PROVIDED RECORDS section start

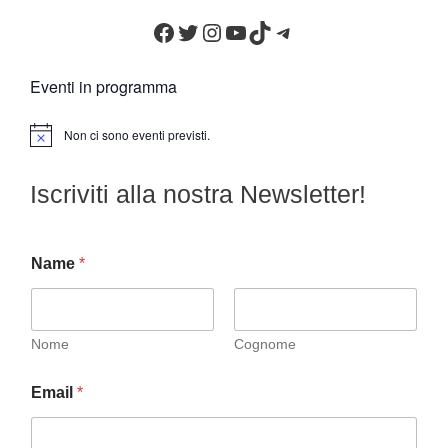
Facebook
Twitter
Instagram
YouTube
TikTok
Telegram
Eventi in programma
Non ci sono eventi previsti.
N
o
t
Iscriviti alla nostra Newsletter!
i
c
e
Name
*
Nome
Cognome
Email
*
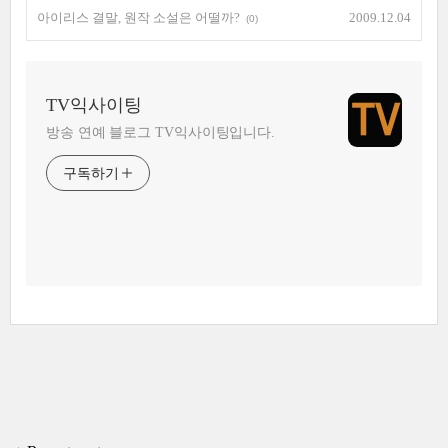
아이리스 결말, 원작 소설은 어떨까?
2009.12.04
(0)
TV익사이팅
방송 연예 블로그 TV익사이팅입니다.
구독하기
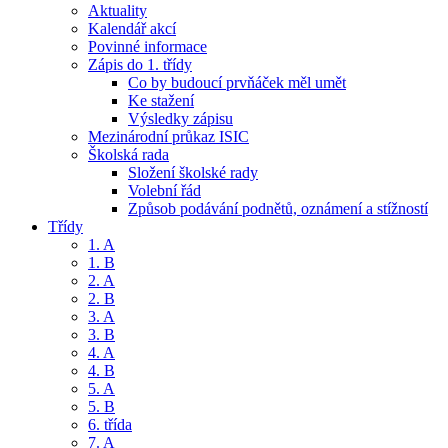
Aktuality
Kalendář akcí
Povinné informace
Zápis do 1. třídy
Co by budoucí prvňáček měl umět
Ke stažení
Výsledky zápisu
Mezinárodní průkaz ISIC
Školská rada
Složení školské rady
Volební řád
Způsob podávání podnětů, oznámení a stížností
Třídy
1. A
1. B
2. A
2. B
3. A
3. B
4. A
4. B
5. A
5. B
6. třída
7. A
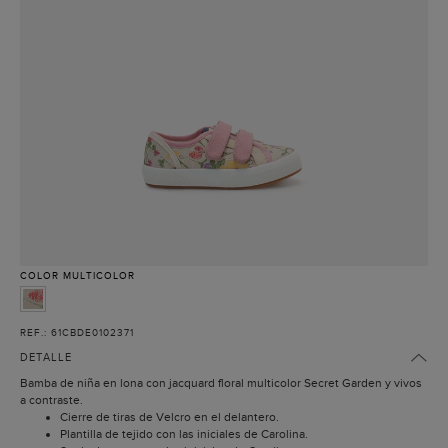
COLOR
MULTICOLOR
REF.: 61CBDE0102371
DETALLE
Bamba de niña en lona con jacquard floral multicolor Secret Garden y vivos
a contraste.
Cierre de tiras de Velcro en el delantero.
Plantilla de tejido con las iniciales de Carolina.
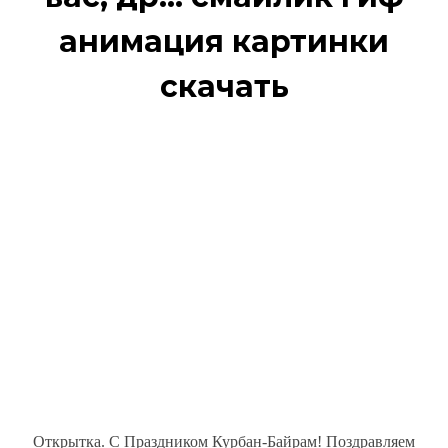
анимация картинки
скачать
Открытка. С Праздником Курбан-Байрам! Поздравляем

PROVIDED RECORDS section end
PROVIDED RECORDS section start

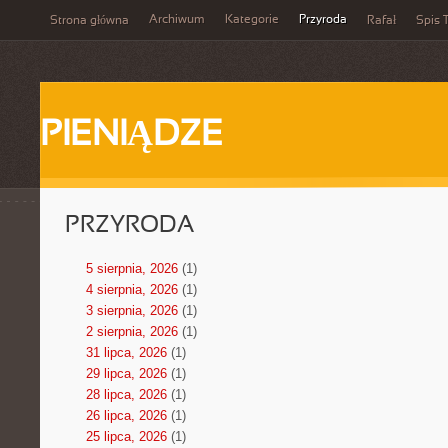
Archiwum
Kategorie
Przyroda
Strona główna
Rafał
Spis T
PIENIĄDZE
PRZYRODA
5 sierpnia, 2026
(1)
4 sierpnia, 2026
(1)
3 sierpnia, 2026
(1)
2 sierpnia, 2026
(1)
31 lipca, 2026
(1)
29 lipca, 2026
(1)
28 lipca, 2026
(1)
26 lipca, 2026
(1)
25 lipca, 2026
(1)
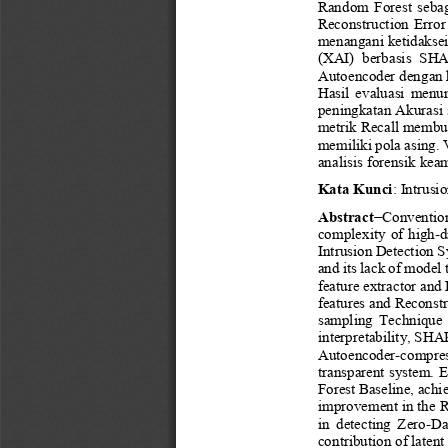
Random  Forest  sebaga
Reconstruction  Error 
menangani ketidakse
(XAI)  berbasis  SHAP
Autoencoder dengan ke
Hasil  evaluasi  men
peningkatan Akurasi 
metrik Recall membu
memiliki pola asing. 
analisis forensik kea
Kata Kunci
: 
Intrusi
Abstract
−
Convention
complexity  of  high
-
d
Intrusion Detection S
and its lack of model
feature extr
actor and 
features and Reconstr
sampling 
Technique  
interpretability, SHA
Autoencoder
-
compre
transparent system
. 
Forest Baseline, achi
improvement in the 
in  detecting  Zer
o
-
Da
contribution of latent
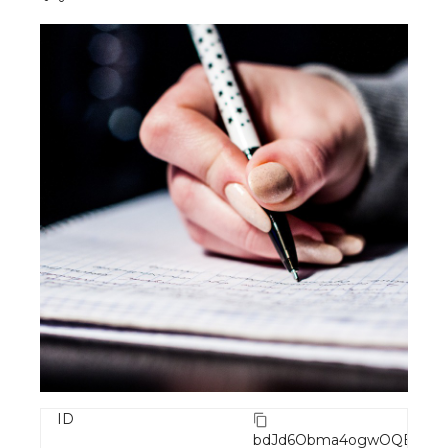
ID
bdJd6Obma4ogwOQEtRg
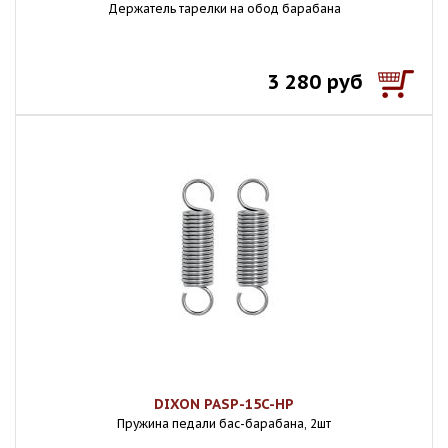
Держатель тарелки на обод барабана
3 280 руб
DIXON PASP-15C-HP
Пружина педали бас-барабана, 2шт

PROVIDED RECORDS section end

All lines in the records with the string "sierpnia" should be copied out.

5 sierpnia, 2026
4 sierpnia, 2026
3 sierpnia, 2026
2 sierpnia, 2026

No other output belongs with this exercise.